861.1115 Robinson, Donald L./73: Telegram

The Chargé in the Soviet Union (Henderson) to the Secretary of State

18. Your 18, January 18, 7 p.m.

Paragraph 1 of your telegram under reference. I gave Weinberg at noon today a letter requesting on behalf of my Government that a member of the Embassy be permitted to visit Mrs. Rubens at once. I again tried to impress upon him orally how important it was that the Soviet authorities cooperate fully with the American authorities in clearing up the case. He promised to convey my request immediately to the competent authorities but pointed out that a reply to it might be somewhat delayed since many important Soviet officials were attending the sessions of the Supreme Soviet.
Paragraph 3 of your telegram under reference. Weinberg told me that his statement with regard to illegal entry was based on information obtained by him from the competent authorities to the effect that the woman in question had come into the country on a fraudulently obtained passport. In response to my inquiries he said that these authorities had not definitely informed him that the passport which she presented when she entered the country bore the name of Mrs. Robinson but he had obtained the impression from the general wording of their communication with him that it did. I have written him a letter asking for a precise description of the passport on which she entered the country and inquiring as to whether or not her Soviet visa had been forged. Article 84 of the Criminal Code of the R.S.F.S.R.35 provides that entry into the Soviet Union by any person not having a proper passport or the permission of the competent authorities entails corrective labor for a penal offense not exceeding 1 year or a fine not exceeding 500 rubles. If the question of the forging of visas is involved she apparently could be sentenced in accordance with Article 72 to not more than 3 years of imprisonment or 1 year of corrective labor. Weinberg told me today, however, that in his personal opinion she would be released and deported if it should become clear that she was not guilty of any crime other than that of entering the country on a fraudulent passport or visa.
Paragraph 4 of your telegram under reference. In several conversations with Weinberg I have pointed out that Mrs. Rubens had been granted an American passport to which she was entitled. According to information furnished by the Polish authorities to the American Embassy at Warsaw the couple presented passport in the name of Robinson to the Polish border authorities when they crossed the Polish-Soviet frontier on the evening of November 5. A presumption arises that they presented the same passports to the authorities on the Soviet side of the frontier. This presumption is strengthened by the fact that they were known to the employees of the National Hotel as Mr. and Mrs. Robinson. The Embassy has not been able as yet to overcome or confirm this presumption since all of the documentary evidence relating to the case is in the hands of the Soviet authorities. Nevertheless the presumption is so strong that in discussing the matter I have not assumed the position that Mrs.
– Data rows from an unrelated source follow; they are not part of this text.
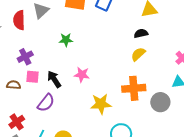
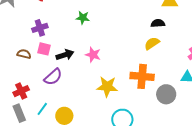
black arrow: (54, 79) -> (65, 55), turned 96

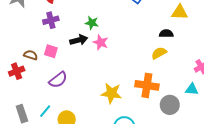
purple cross: (40, 28) -> (51, 20), moved
black arrow: (65, 55) -> (79, 40), moved
pink star: (93, 55) -> (101, 42), moved
red cross: (21, 91) -> (17, 71), moved

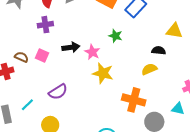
green star: (92, 23) -> (115, 36), moved
purple semicircle: (58, 80) -> (58, 92), moved
yellow star: (111, 93) -> (103, 73), moved
cyan line: (45, 111) -> (27, 105), moved

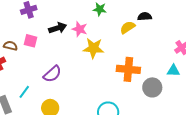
yellow semicircle: (149, 69) -> (128, 27), moved

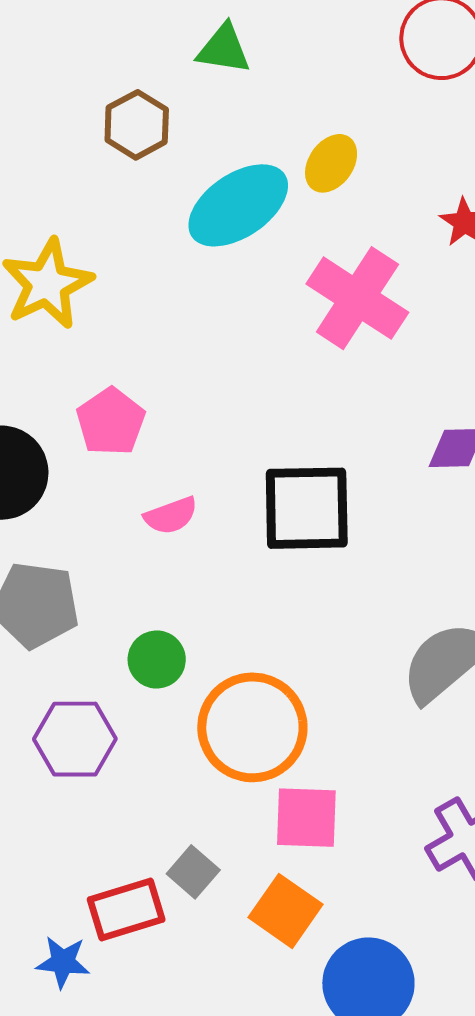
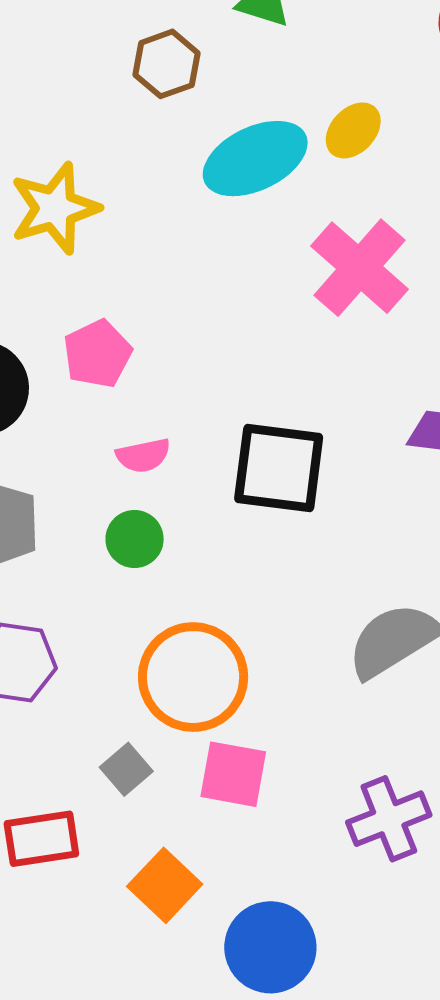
green circle: (157, 659) -> (135, 539), moved
gray square: (193, 872) -> (126, 769), moved
orange square: (285, 911) -> (165, 885), moved

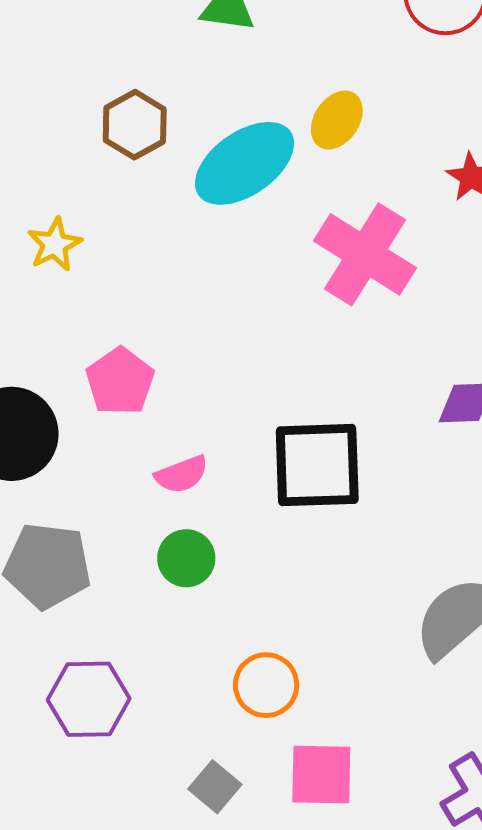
brown hexagon: (167, 64) -> (135, 125), moved
yellow star: (55, 208) -> (55, 244), size x0.6
orange circle: (193, 677) -> (266, 685), size x0.6

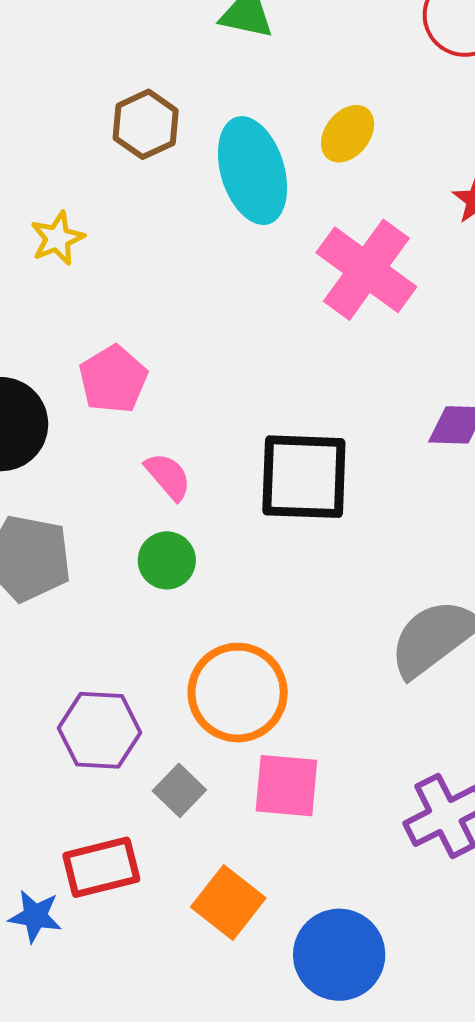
cyan ellipse: (245, 163) -> (253, 171), turned -76
pink semicircle: (182, 474) -> (168, 476), turned -114
orange circle: (266, 685) -> (238, 693), size x1.5
purple hexagon: (89, 699) -> (100, 730), moved

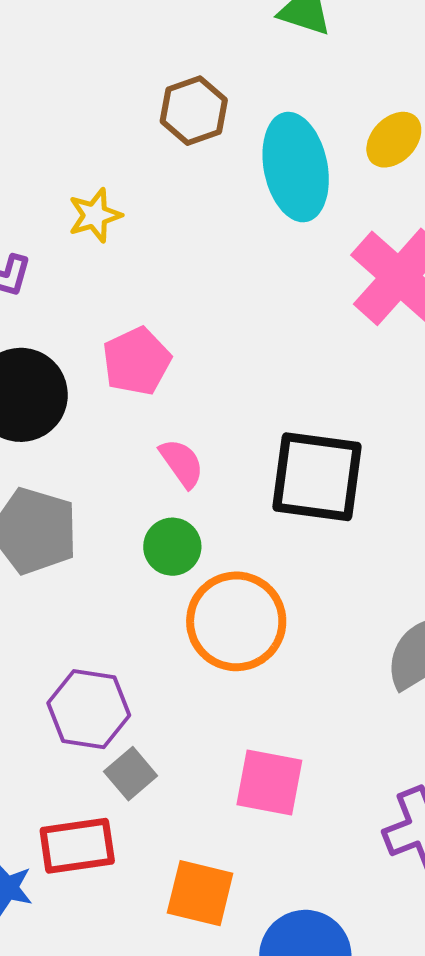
orange circle: (238, 693) -> (236, 621), moved
gray square: (179, 790) -> (131, 774), moved
orange square: (228, 903) -> (200, 893), turned -30

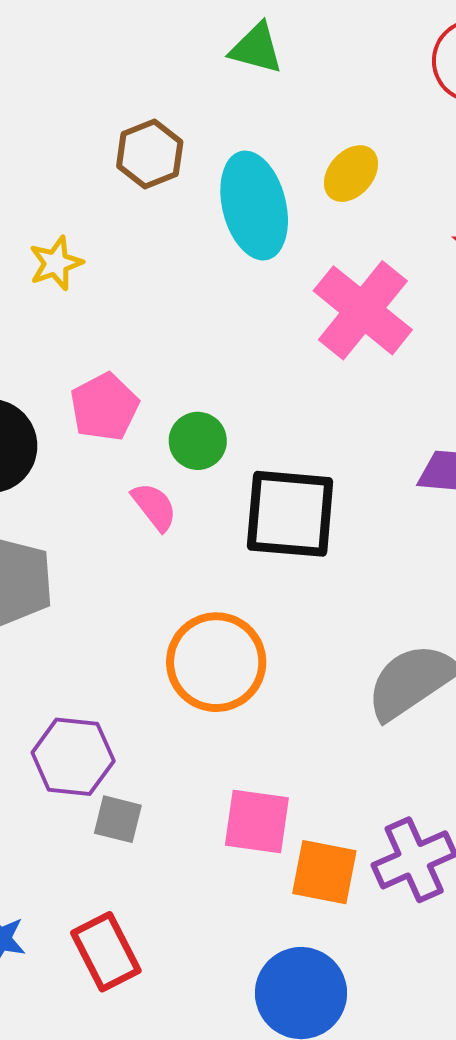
green circle: (172, 547) -> (198, 441), moved
gray square: (131, 774) -> (118, 819), turned -33
red rectangle: (77, 846) -> (106, 952), moved, turned 74
orange square: (200, 893) -> (324, 872), moved

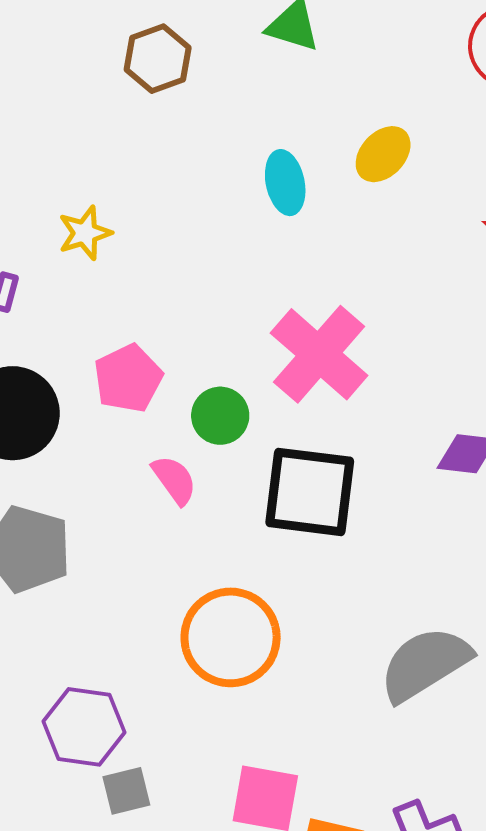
brown hexagon: (150, 154) -> (158, 59), moved
cyan ellipse: (254, 206) -> (285, 183), size x0.6
pink cross: (363, 310) -> (319, 354), moved
gray square: (118, 819) -> (126, 791), turned -30

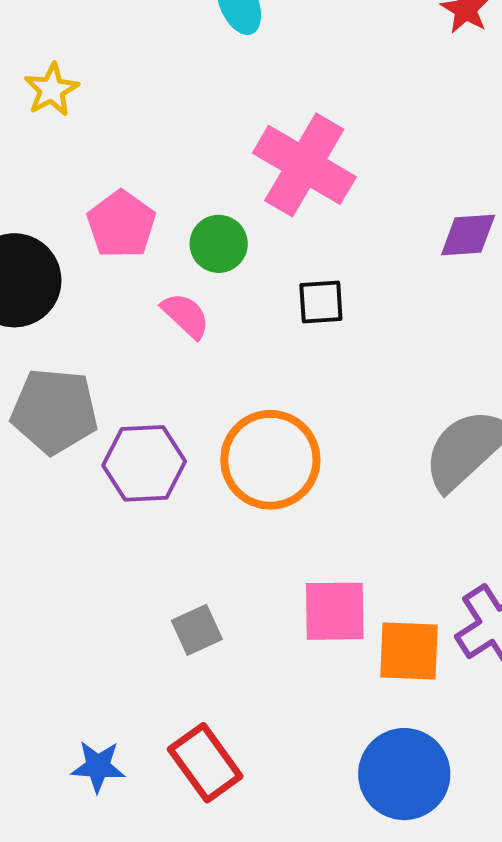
black square: (310, 492) -> (321, 302), size x0.5
purple hexagon: (84, 727) -> (144, 463), moved

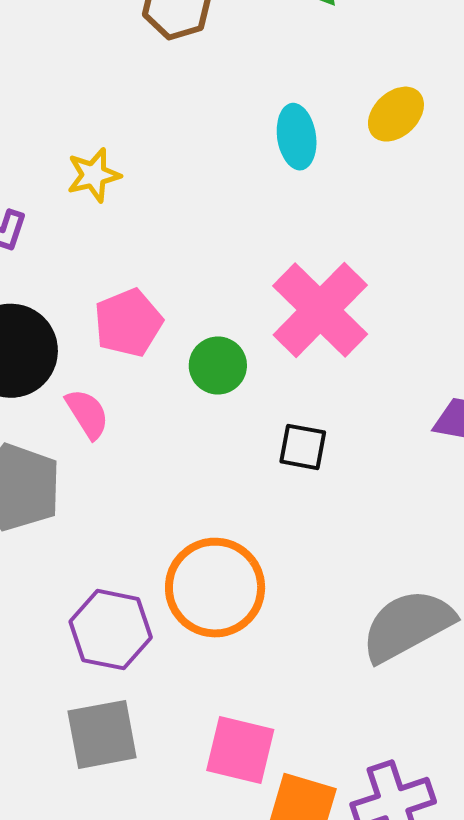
pink semicircle: (186, 315) -> (87, 414), moved
purple hexagon: (144, 463) -> (111, 630), moved
gray square: (197, 630) -> (102, 734), size x1.5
Rubens entered the country on an American passport to which she was legally entitled.
Paragraph 5 of your telegram under reference. I have strong doubts regarding the truth of the story which Weinberg conveyed to me.36 It will be noted that the Soviet authorities apparently preferred to have the story told orally rather than put in writing. Among my reasons for questioning the truth of Weinberg’s statement are the following:
An American citizen living in the hotel maintains that he saw Rubens up to the end of November whereas Weinberg says that he disappeared in the middle of November.
It seems unlikely that Mrs. Rubens would be permitted to remain unmolested in an Intourist37 hotel for 3 weeks following the disappearance of her husband.
It seems unlikely that Rubens would be so stupid as to imagine that he could disappear in the Soviet Union leaving a wife waiting for him in the National Hotel.
The Soviet authorities have been and still are so evasive in the whole matter that I am convinced that they do not desire the Embassy to learn the real facts of the case.

I am inclined to believe from all the circumstances of the case that Mr. Rubens was arrested in Moscow early in December; that either his wife did not know of his arrest or that she was told to keep it a secret; and that she was taken into custody primarily in order to prevent the Embassy from questioning her. I am unable to hazard a guess as to what the purpose of their visit to the Soviet Union was. American [Page 714]citizens in the Soviet Union who in the past have had certain contacts with Comintern agents have expressed to me views to the effect that the Rubens are agents of the Comintern who have incurred the displeasure of the Soviet authorities. These views apparently are based entirely upon supposition and upon their knowledge of the manner in which the Comintern operates.

  1. Russian Socialist Federated Soviet Republic.
  2. This refers to information furnished on the arrest of Mr. and Mrs. Rubens (Robinson) reported in telegram No. 14, January 17, 1938, 10 p.m., from the Chargé in the Soviet Union. (361.1115 Robinson, Donald L./69).
  3. Ail-Union Corporation for Foreign Tourism in the Soviet Union, the official travel agency.